Fleets should start preparing for the combined effect of tax changes and Euro6 coming in 2015 by reviewing policies and replacement cycles with suppliers, according to Alphabet sales and marketing director Paul Hollick,

“2015 is the day after tomorrow in fleet terms,” said Hollick. “Fleets that usually run diesels for four years should consider moving to a shorter cycle for more flexibility, as Euro6 will mainly affect diesel operating costs.”

He added that the Euro6 standards, which put more focus on NOx and particulates, could have a “potentially profound impact on fleet choices”, as it will be increasingly difficult for carmakers to carry on reducing CO2.

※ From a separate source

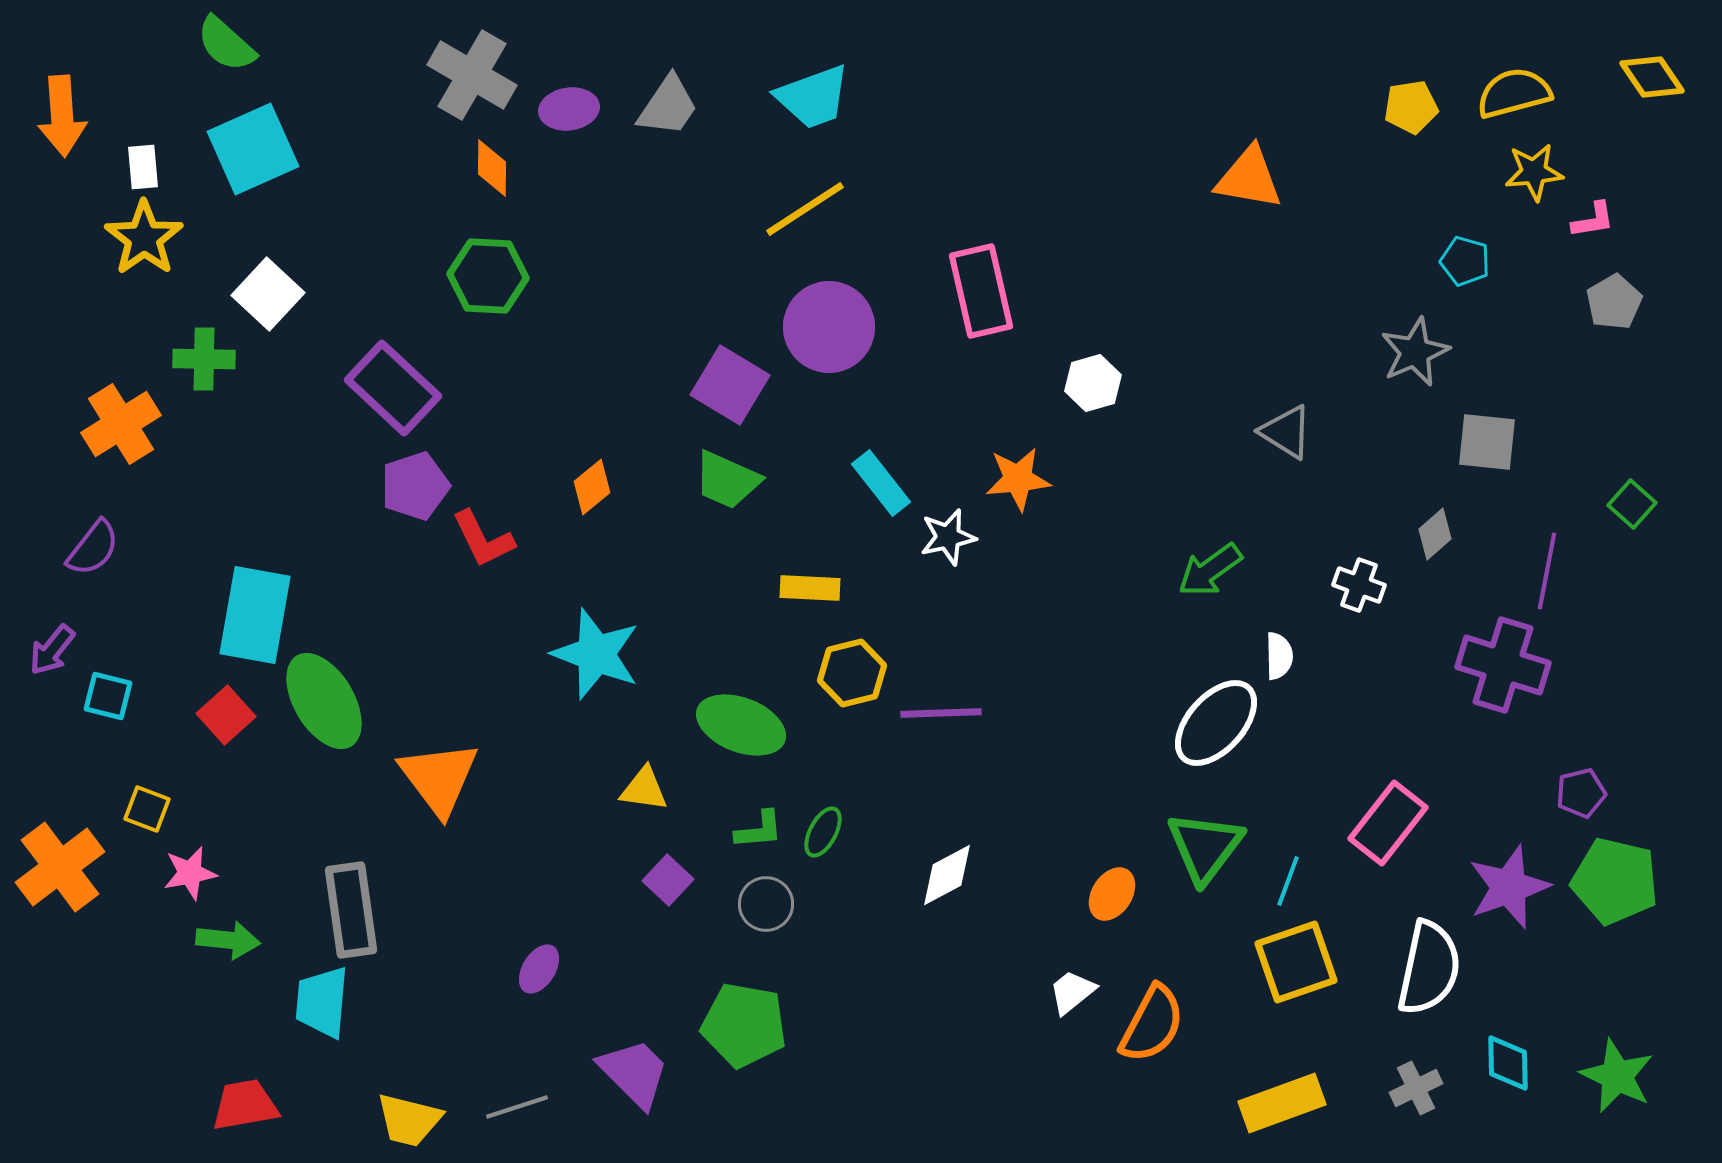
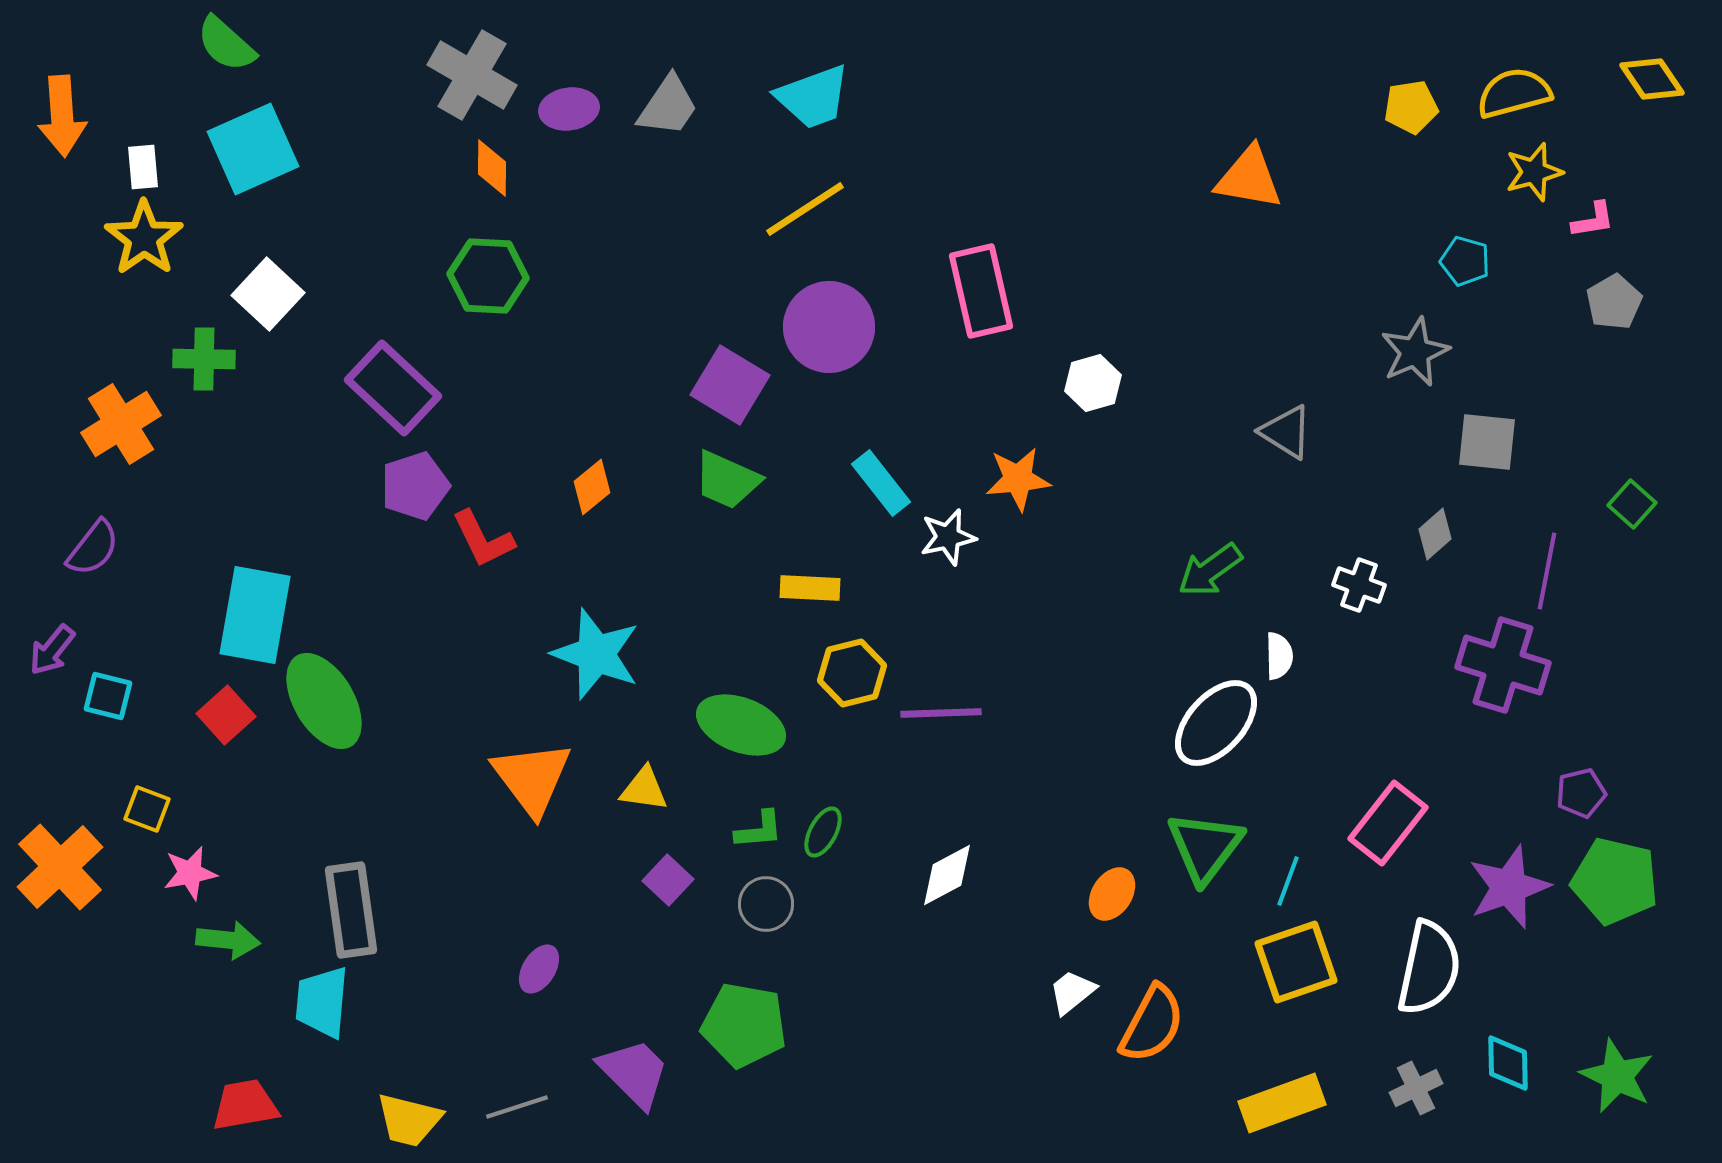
yellow diamond at (1652, 77): moved 2 px down
yellow star at (1534, 172): rotated 10 degrees counterclockwise
orange triangle at (439, 778): moved 93 px right
orange cross at (60, 867): rotated 6 degrees counterclockwise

Hollick continued: “Euro6 will apply to all cars sold from 2015 onwards, meaning that will coincide with the step-change in the UK’s CO2 company car tax regime that was announced in the last Budget.

“In a worst-case scenario fleets will find themselves dealing with stagnant – or even rising – CO2 ratings just as the screw starts tightening faster on tax rates.”

He also warned that the introduction of Euro6 will cause higher vehicle prices, since it will cost extra to modify engines to meet the new rules. “The truck world is talking of engine costs rising by £10,000 per unit although the impact will undoubtedly be less severe for cars and LCVs, where unit costs are lower and volumes higher.”

Hollick concluded: “We also can’t stress highly enough the need to build choice lists using whole-life costs, since basing them on rental alone will not take account of the real cost impacts of Euro6 and BIK changes post-2015.”